Dans cet État australien, à côté des tourbières, on peut évoquer une mare du Tasmanian Bushland Garden (commune de Buckland) peuplée par une végétation hydrophytique à Ornduffia reniformis et Myriophyllum variifolium (photo 29 ; Ornduffia est un genre récemment séparé de Villarsia par Tippery & Les, en 2009, au sein des Menyanthaceae), bordée par une parvoroselière à Baloskion tetraphyllum et Carex fascicularis (morphologiquement très ressemblant à C. pseudocyperus) et une ceinture amphibie vivace à Mazus pumilio, Ranunculus prasinus et Lobelia pedunculata. Sur la côte orientale, à St Helens (lieu-dit « Eloura », S 41° 23’ 43,3’’, E 148° 16’ 48,3’’), une mare sur sable acide au sein d’une eucalyptaie oligotrophile présentait une ceinture amphibie vivace à Goodenia humilis et Drosera pygmaea (photo 30), associée à une ceinture thérophytique à Centrolepis strigosa, Lachnagrostis filiformis, Isolepis setacea, évoquant à nouveau les Juncetea bufonii boréaux. Lachnagrostis est un genre de Poaceae à infrutescence souvent dispersée en entier, qui évoque morphologiquement des Aira à longs pédicelles (type elegantissima ou provincialis ; photo 31), mais les épillets sont le plus souvent uniflores, de sorte qu’il est plus proche des Agrostis ; toutefois c’est un genre polyphylétique, certaines espèces étant proches des Polypogon, d’autres des Agrostis (Saarela et al., 2010).

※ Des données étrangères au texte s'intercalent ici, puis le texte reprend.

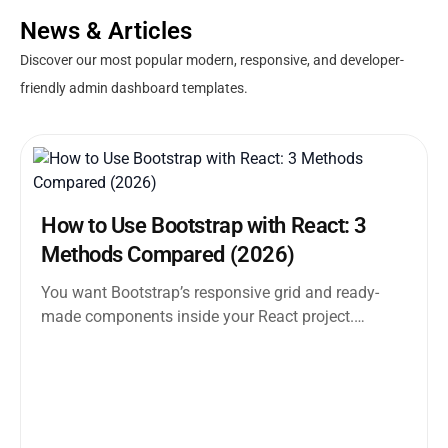
News & Articles
Discover our most popular modern, responsive, and developer-
friendly admin dashboard templates.
How to Use Bootstrap with React: 3
Methods Compared (2026)
You want Bootstrap’s responsive grid and ready-
made components inside your React project.
Straightforward enough. But the moment you
search how...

Il existe aussi des chemins inondables, comme par exemple à Rocky Cape N. P. où l’on peut rencontrer Selaginella uliginosa (photo 32), Utricularia dichotoma, Xyris operculata ; ce dernier genre est représenté par trois autres espèces en Tasmanie, alors que les Eriocaulaceae, famille qui accompagne souvent les Xyridaceae en région tropicale, y sont absentes.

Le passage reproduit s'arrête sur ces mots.